I got a very important text today.  It was from a thread I was having with a close friend of mine, and we were discussing different avenues and perspectives for Do Art. After a bit of morning motivational back and forth, they send me:

“I’m telling you man, when you came back from Mexico and switched up your perspective it influenced everyone around you. *thumbs up emoji*”

An electricity coursed through me, and my eyes widened ever so slightly.  It was as if in the burst of a moment I felt connected to everything, and everything felt connected to me.  A feeling of:  my existence is making a difference.  The feeling of a flower releasing pollen into a gust of wind, or even rainwater being absorbed up into the roots of a garden.  A feeling that I could describe as ‘up-beat peace.’  A sort of high energetic calm.  It is always a peak experience to me to find myself being attributed to a positive change in someone’s life.  Simply Magic…

The Feeling of an Experience

When writing this, I found myself describing, once again, a feeling as some sort of self contained epic experience.  This is essentially what makes up all my writing.  So much so, that I often forget to describe what is actually happening outside of the characters in the story, or even myself in a story.  I’ve always found myself intrigued by the poetic magic of both positive and negative feelings.  Especially those heightened by plot, environment, or circumstance. 



    I am a bit proud of this.  I do think that there needs to be more focus on the ‘feeling of an experience’ instead of the tangible consequences of it.  Admittedly, this is, obviously, not an original thought.  Of course, the act of epically describing the feeling of an experience isn’t new, and anyone even a bit religious, or has read ANY poetry knows this.  

    That being said, I have by no means found it plentiful in real life, or even slightly common in my interaction with people.  I honestly believe that we oversimplify our emotions, labeling them as their most relatable genre and then celebrating, or in most cases, wallowing in them.  Even considering how to describe my emotions and experiences forces me to dissect them in ways that words can’t alone, and naturally require symbols and symbolic imagery.  I blame Jack Kerouac.  

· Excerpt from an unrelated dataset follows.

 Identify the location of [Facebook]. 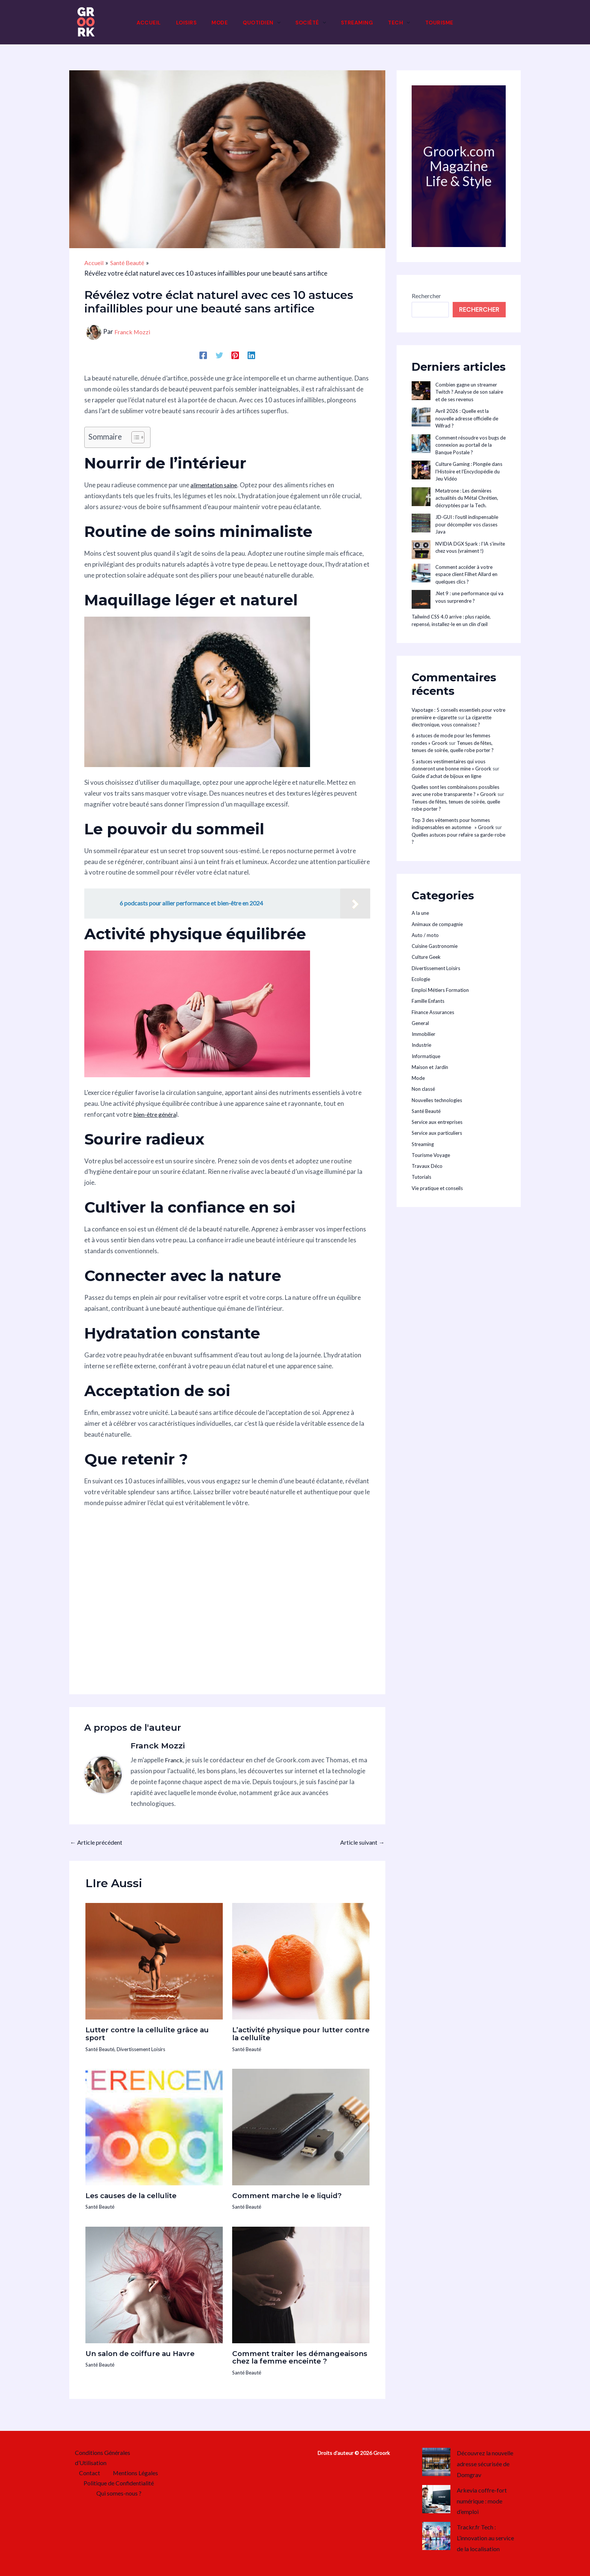
(204, 354).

    Jack Kerouac and the “Feeling” of Desolation Peak

    Kerouac wrote about his life, about his road trips, about his friends, his family, his deep inner wrestling with good and bad, as well as catholicism and buddhism.  I didn’t travel to Desolation Peak because of how he described it.  I went because of his description about how it made him FEEL.  About how it made him create.  Kerouac pumped his feelings and experiences as pure as he could transcribe them into that typewriter of his.  In doing so he had to dissect them.  In dissecting them he had to magnify them.  In magnifying them he had to locate the magic behind them that made them GO.

    There is something to learn here.  More of us should do this more often, and by this, I mean describe and become aware of our revelating experiences and feelings as moments that are holy.  Moments to be cherished and magnified to appreciating magnitudes.  If we can be more aware of their occurrence, we can show more appreciation for their consequences.

    This morning I received a very important text.  It made me feel as if everything that I had done up until that moment in life was meant to happen exactly how it did.  I am very grateful for that feeling.  A thank you to them, and a thank you to Jack Kerouac.